21/03/2026
Our bodies naturally change with age, so how can we protect them? 💪🏼
- 20s - Peak strength, strong muscles, resilient tendons and ligaments, highest bone density.
- 30s - Slow decline begins if inactive. Muscle, ligament elasticity and bone density start to reduce.
- 40s - Body compensates but tissue capacity gradually drops.
- 50–60 Muscle loss accelerates. Tendons, ligaments and bones tolerate less load.
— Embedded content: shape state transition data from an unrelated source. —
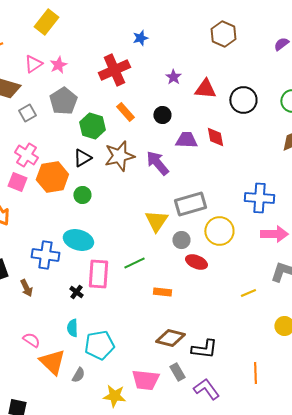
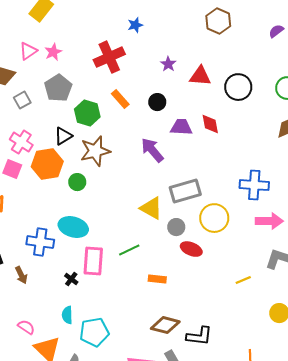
brown star: (119, 156) -> (95, 151), moved
black triangle: (82, 158) -> (63, 136), moved
yellow triangle: (156, 221) -> (151, 208), turned -35

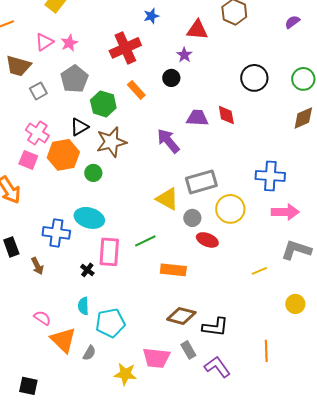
red triangle: (200, 76) -> (197, 30), moved
black circle: (157, 102) -> (171, 78), moved
orange rectangle: (157, 279) -> (173, 270), size x1.4

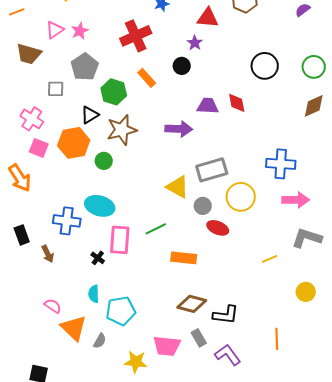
gray square: (38, 91) -> (56, 89), moved, turned 30
pink cross: (37, 133) -> (32, 119), moved
purple arrow: (168, 141) -> (179, 129), turned 132

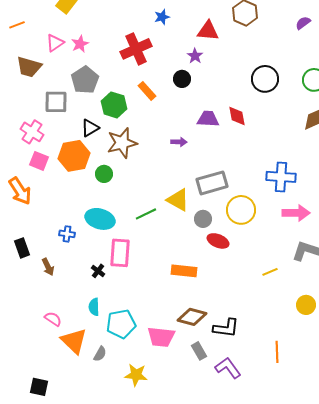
gray square: (56, 89) -> (56, 102), size x1.4
purple arrow: (179, 129) -> (179, 142), size x0.6
blue cross: (67, 221) -> (67, 234), size x0.6
green line: (156, 229) -> (146, 214), moved
pink trapezoid: (167, 346) -> (161, 337), moved

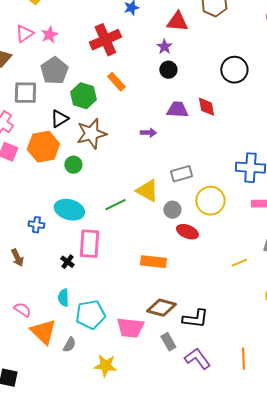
black circle: (182, 79) -> (168, 70), moved
gray rectangle: (212, 183) -> (181, 174), size x0.7
orange line: (277, 352) -> (243, 359), moved

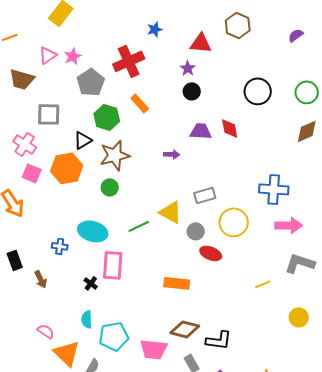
gray pentagon: (54, 71) -> (91, 82), moved
green circle: (73, 165) -> (110, 187), moved

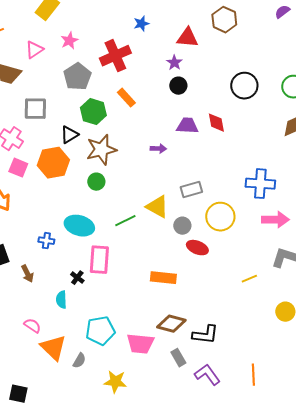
purple semicircle: (296, 35) -> (282, 12), moved
pink star: (73, 56) -> (69, 41), moved
cyan semicircle: (87, 319) -> (61, 300), moved

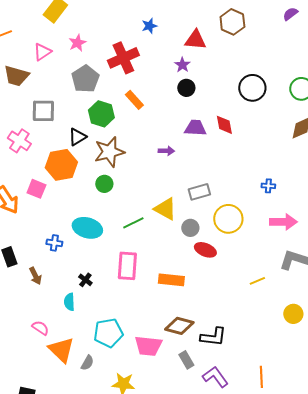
pink square: (18, 168) -> (36, 189), moved
blue cross: (260, 184) -> (268, 186), size x0.5
pink rectangle: (99, 260) -> (127, 266), moved

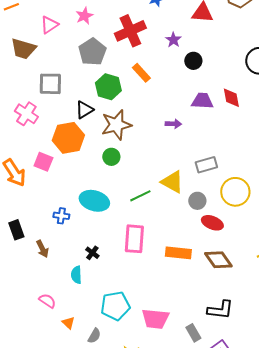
purple star: (182, 65) -> (173, 40), moved
brown diamond: (179, 326) -> (218, 260), moved, turned 40
orange triangle: (61, 350) -> (68, 323), size x0.5

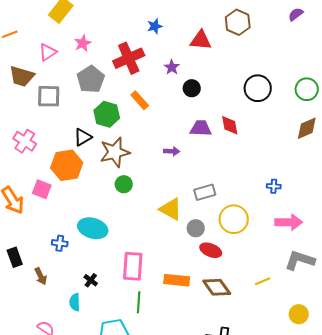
gray square: (50, 84) -> (49, 96), moved
green circle: (111, 157) -> (124, 184), moved
green line: (140, 196) -> (139, 302), moved, turned -60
- 60–70 Strength, balance and aerobic fitness become very important.
- 70–80 Maintaining muscle and movement becomes key to independence.
Simple Lifelong Advice
🏋️ Lift weights regularly (2–4 times per week).
🚶🏻♀️Walk often and stay physically active.
🏓 Include some impact activity (stairs, jogging, racket sports) to maintain bone density.
🍳 Eat enough protein to support muscle and connective tissue.
🥛Maintain key nutrients: Vitamin D, calcium, magnesium and vitamin K2.
Protein Intake Guideline:
- Aim for approximately 1.2–1.6 g of protein per kg body weight per day.
- Adults over 50
may benefit from 1.4–1.8 g/kg to help maintain muscle, support tendons and ligaments,
and protect bone health.
Source: https://www.mdpi.com/1422-0067/25/20/10932?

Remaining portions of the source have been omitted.